Wo kommen die Worte her?
Neue Gedichte für Kinder und Erwachsene
Herausgegeben von Hans-Joachim Gelberg
262 Seiten
ab 6 Jahren
€ 19,95
Schlagwörter: Gedichte, Kinderlyrik, Lyrik

„Schläft ein Wort in allen Dingen. Weck es auf, sonst träumt es fort. So beginnt die Welt zu klingen: Gib ein jedem Ding sein Wort.“ (Hugo Ramek)

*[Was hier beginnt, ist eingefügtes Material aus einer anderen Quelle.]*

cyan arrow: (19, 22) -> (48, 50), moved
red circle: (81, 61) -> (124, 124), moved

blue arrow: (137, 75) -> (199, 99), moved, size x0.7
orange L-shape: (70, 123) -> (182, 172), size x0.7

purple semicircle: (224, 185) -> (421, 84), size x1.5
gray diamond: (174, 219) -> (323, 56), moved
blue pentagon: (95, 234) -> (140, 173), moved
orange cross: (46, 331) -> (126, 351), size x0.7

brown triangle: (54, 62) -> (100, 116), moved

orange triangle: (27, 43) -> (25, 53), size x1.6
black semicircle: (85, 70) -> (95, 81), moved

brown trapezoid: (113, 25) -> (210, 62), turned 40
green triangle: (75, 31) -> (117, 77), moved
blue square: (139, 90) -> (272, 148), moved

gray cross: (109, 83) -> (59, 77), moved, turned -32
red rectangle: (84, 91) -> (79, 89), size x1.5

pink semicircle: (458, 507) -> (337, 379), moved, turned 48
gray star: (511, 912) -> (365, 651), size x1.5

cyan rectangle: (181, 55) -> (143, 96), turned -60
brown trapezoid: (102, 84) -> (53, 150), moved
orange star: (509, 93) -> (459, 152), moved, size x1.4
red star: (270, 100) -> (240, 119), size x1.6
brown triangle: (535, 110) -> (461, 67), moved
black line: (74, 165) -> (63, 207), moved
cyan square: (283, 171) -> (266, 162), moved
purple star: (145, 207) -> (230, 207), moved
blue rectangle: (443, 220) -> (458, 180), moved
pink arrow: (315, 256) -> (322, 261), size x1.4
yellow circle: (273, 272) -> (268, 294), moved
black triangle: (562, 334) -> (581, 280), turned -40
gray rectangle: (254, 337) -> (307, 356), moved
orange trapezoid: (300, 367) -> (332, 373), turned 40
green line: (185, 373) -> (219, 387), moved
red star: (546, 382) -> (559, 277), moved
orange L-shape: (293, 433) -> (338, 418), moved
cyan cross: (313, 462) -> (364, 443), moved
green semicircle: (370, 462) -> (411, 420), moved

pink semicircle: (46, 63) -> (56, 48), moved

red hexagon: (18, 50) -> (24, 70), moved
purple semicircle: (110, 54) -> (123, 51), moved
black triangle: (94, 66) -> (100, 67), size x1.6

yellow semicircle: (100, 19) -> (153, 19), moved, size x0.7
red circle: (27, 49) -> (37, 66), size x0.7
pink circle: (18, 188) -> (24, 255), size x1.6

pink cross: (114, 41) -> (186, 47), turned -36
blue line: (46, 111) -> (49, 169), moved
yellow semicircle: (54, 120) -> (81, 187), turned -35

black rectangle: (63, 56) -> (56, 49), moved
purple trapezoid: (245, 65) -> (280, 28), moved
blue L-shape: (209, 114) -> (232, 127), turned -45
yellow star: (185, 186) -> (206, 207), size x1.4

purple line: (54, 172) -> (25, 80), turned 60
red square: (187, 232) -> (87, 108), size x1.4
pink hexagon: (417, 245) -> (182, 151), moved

Hugo Ramek antwortete auf Gelbergs Titelanfrage mit einer Adaption von Eichendorfs „Wünschelrute“. Mit ihm äußerten sich zahlreiche Dichter und Illustratoren: 162 Autoren und 42 Künstler (darunter Nikolaus Heidelbach, Egbert Herfurth, Mario Grasso, Sabine Friedrichson) antworteten aktuell bzw. Gelberg fand bereits vor langer Zeit gegebene Antworten. Entstanden ist ein aufwendig gestalteter Sammelband der Poesie, eine beeindruckende Vielfalt lyrischer Sprach- und Bildästhetik. In fünf Kapiteln – gleichermaßen für Kinder wie für Erwachsene geeignet – finden sich „Gedichte und Bilder aller Art“, teilweise ob ihrer Offenheit auch anderen Kapiteln zuzuordnen. Dazu kommt ein ausführlicher Registerteil, u. a. mit der Übersicht aller beteiligten Autoren und Künstler.

Neben neueren und neuen Gedichten etwa von Wittkamp, Nöstlinger, Rautenberg und Lunghard steht Altbekanntes von Ringelnatz, Brecht, Jandl, Krüss, Fühmann. Es finden sich Spruchweisheiten, ABC- und Palindromgedichte, Haiku, Schüttelreime, Lautmalereien, Rätsel, visuelle Poesie, sogar ein Werbetext …

Erstmals sind zwölf Gedichte aus dem Nachlass Josef Guggenmos’ abgedruckt. Auch bemerkenswerte Gedichte von Kindern (wie „fünfte stunde“, frei nach Jandls „fünfter sein“) enthält dieser Band. Das ist neu! Ebenso neu ist die aufwendige typographische Gestaltung, ein besonderes Zusammenspiel von Text und Bild. Bilder und Texte stehen meist assoziativ und doch einander ergänzend nebeneinander. Von Vignetten, Collagen, Fotografien bis hin zu mehrseitigen, comicartigen Bildfolgen reicht der Bogen der Illustration. Schrift selbst ist mehrfach notwendiger Bestandteil des Textes, nicht nur bei Buddes Eingangstext „Zehn Worte standen Schlange“. Gelbergs Aussage, keines der Gedichte aus früheren Anthologien aufgenommen zu haben, stimmt nicht. So finden sich z. B. Walther Petris „Alle Wörter“ oder Morgensterns „Papagei“ bereits in „Großer Ozean“ (2000) wieder, eine Sammlung, die in ihrer ausgezeichneten Qualität nach wie vor besteht. In Fülle und Vielfalt ist aber auch vorliegender Sammelband wieder eine Fundgrube für Sprach- und Bilderfreunde, Fragende und Diskutierfreudige – ganz gleich, ob in Familie, Schule oder Bibliothek.